C’est pour cela que la Vie est commencée dès ici-bas : parce que par mon baptême je reçois l’Esprit de Dieu qui est Esprit de Vie et d’Amour ! C’est cet Esprit de Vie qui me rend incorruptible, porteur de semence éternelle, et donc apte à partager la Vie divine ensemencée en mon cœur…

Ce n’est pas l’Esprit de la chair, mais c’est l’Esprit de la Vie : « Je vous ferais sortir de vos tombeaux, et je vous donnerai mon Esprit, mon Esprit sera en vous. » Voilà que cela se réalise nous dit Paul, comme s’il explicitait cet évangile de la résurrection de Lazare.

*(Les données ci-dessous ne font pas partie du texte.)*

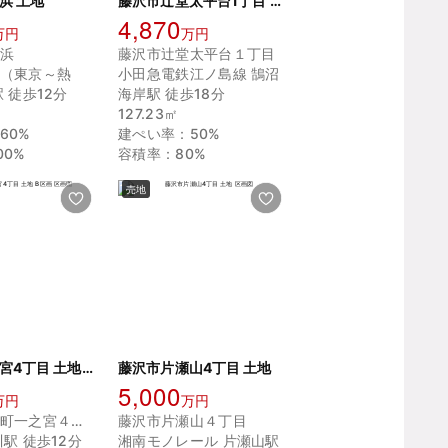
浜 土地
藤沢市辻堂太平台1丁目 土地
4,870
万円
万円
浜
藤沢市辻堂太平台１丁目
（東京～熱
小田急電鉄江ノ島線 鵠沼
 徒歩12分
海岸駅 徒歩18分
127.23㎡
60%
建ぺい率：50%
00%
容積率：80%
売地
寒川町一之宮4丁目 土地 B区画
藤沢市片瀬山4丁目 土地
5,000
万円
万円
高座郡寒川町一之宮４丁目
藤沢市片瀬山４丁目
駅 徒歩12分
湘南モノレール 片瀬山駅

« Vivre dans la vérité de l’Amour… »

Celui qui croit, celui qui demande le baptême ou celui qui est déjà baptisé et va renouveler les promesses baptismales lors de la Vigile Pascale, celui-là va développer sa vie dans l’Esprit en s’ouvrant plus largement à la Vie de l’Esprit pour L’accueillir en lui. Renouvellement de nos promesses baptismales, renouvellement de cette infusion de l’Esprit ou plutôt approfondissement de la conscience que nous avons de la présence de l’Esprit de Vie Eternelle.

Voilà la promesse que nous fait Jésus dans ce dernier évangile précédant son entrée en Passion dimanche prochain. Avec Lui, nous entrerons alors dans le contexte historique des derniers jours de Jésus qui va mourir pour, comme le rappelle Jean, sur la Croix, expirer, exprimer Son Esprit : « Inclinant la tête, il remit l’esprit », l’Esprit de Son Père, l’Esprit de la Vie Eternelle.

Mgr Jean-Marie Le Gall

Aumônier catholique

Hôpital d’Instruction des Armées de Percy, Clamart.